The choice of technology for drilling a silica preform and research results

The relevance of this study lies in the fact that this topic has not received sufficient coverage in the literature. We decided to study the impact of the selected modes and the grain size of the drills used on the roughness of the resulting channels. Since a large number of surface defects inside the drilled channels appear at the next stage of an optical fiber production, air voids may be formed around the rods inserted into the channels. The result of fusion in the form of a cross-section drawn from an anisotropic fiber preform is shown in Fig. 1 a.

a)	b)
Figure 1 - Appearance of an anisotropic fiber as a result of fusion of the preform with the loading rods: a) - the formation of air voids around the loading rods; b) - elimination of air voids around the loading rods.

These defects as a whole are assessed through the roughness of the surface. The roughness of the surface is determined by the height, shape and location of surface irregularities and depends on the processing technology of silica glass, the feed rate of the drill, the speed of rotation, the pressure of the cutting fluid and the quality of the tool used [3].

To assess the parameters of the surface profile, it is touched with a special diamond needle of the profillograph. Several lines are plotted on the obtained profile: a mid-line m, the base having the form of a nominal profile, lines of protrusions and depressions with the maximum sizes relative to the base, y_pi and y_νi, respectively, where i is the number of the protrusion or depression (Fig. 2). To separate the surface roughness from the other irregularities (deviations in shape and waviness) with relatively large steps, it is considered within a limited area of the base length l. The arithmetic mean deviation of the profile, Ra, and the maximum height of the profile, Rmax, are taken as the results of measurements.
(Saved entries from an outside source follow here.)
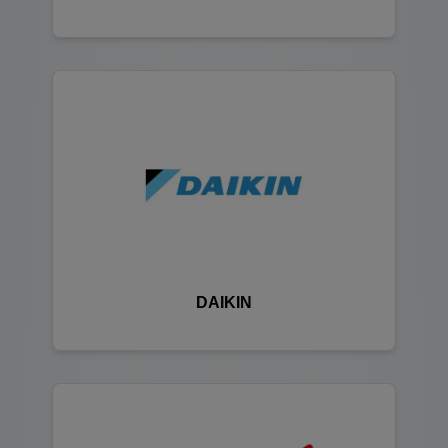
DAIKIN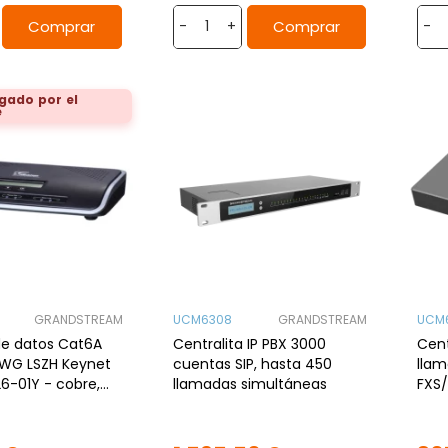
Comprar
Comprar
-
+
-
gado por el
e
GRANDSTREAM
UCM6308
GRANDSTREAM
UCM
 de datos Cat6A
Centralita IP PBX 3000
Cent
WG LSZH Keynet
cuentas SIP, hasta 450
llam
6-01Y - cobre,
llamadas simultáneas
FXS/
o, LSZH, 1mt,
Ranu
x3G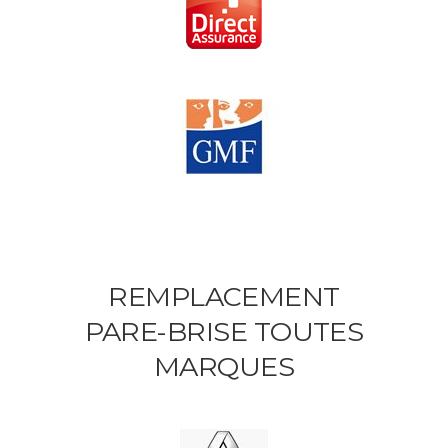
REMPLACEMENT
PARE-BRISE TOUTES
MARQUES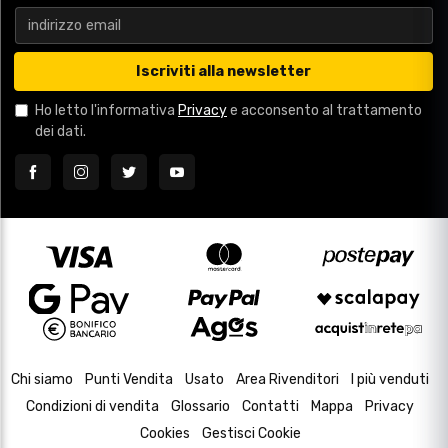
Iscriviti alla newsletter
Ho letto l'informativa
Privacy
e acconsento al trattamento
dei dati.
Chi siamo
Punti Vendita
Usato
Area Rivenditori
I più venduti
Condizioni di vendita
Glossario
Contatti
Mappa
Privacy
Cookies
Gestisci Cookie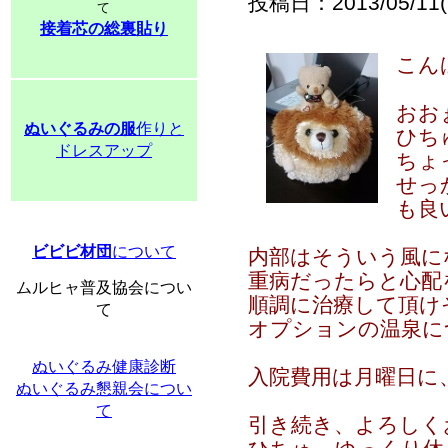
投稿日：2013/05/11(S
て
接着芯の総裏貼り
こん
おお
ぬいぐるみの服
作りと
ひち
ドレスアップ
ちょ
せっ
も良
ビビビ材団
について
内部はそういう風に
重病だったらと心配
ムルヒャ普及協会につい
順調に治療して頂け
て
オプションの温泉に
ぬいぐるみ健康診断
入院費用は月曜日に
ぬいぐるみ懇親会につい
て
引き続き、よろしく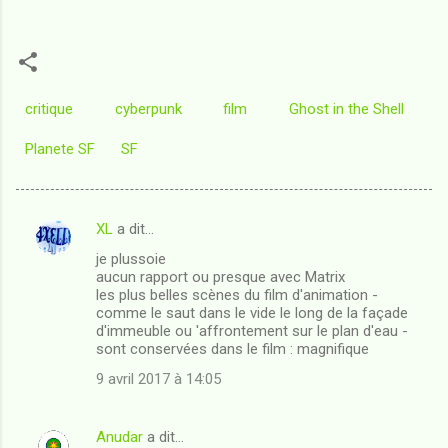
critique
cyberpunk
film
Ghost in the Shell
Planete SF
SF
XL
a dit…
C
je plussoie
o
aucun rapport ou presque avec Matrix
m
les plus belles scènes du film d'animation -
comme le saut dans le vide le long de la façade
m
d'immeuble ou 'affrontement sur le plan d'eau -
sont conservées dans le film : magnifique
e
n
9 avril 2017 à 14:05
t
a
Anudar
a dit…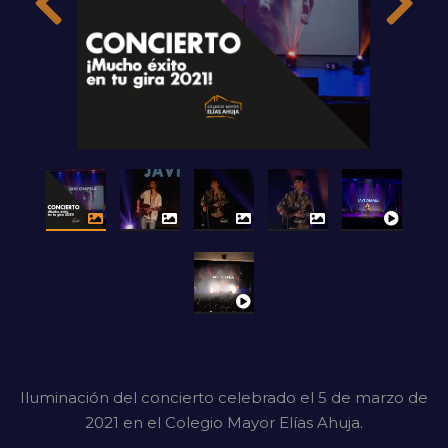
Iluminación del concierto celebrado el 5 de marzo de
2021 en el Colegio Mayor Elías Ahuja.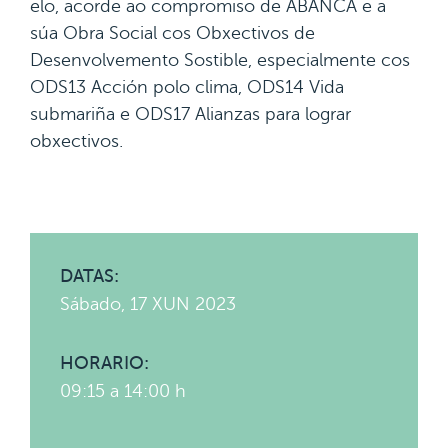
elo, acorde ao compromiso de ABANCA e a
súa Obra Social cos Obxectivos de
Desenvolvemento Sostible, especialmente cos
ODS13 Acción polo clima, ODS14 Vida
submariña e ODS17 Alianzas para lograr
obxectivos.
DATAS:
Sábado, 17 XUN 2023
HORARIO:
09:15 a 14:00 h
Figure 2 - Surface profile

To research the effect of the selected drilling modes and drill grain size, silica glass preforms made by MCVD technology were used. The channels in the preforms were drilled on Sonic Mill equipment (USA) using diamond drills of the same diameter and different grain sizes - 125/100 and 100/80. For drilling, linear feed rate, drill rotation, and pressure of the cutting fluid remained the same. To assess the roughness of the channels in the preform, we used the contact roughness evaluation method using a Taylor Hobson 5.0 profillograph (Great Britain). The results are shown in Table 1.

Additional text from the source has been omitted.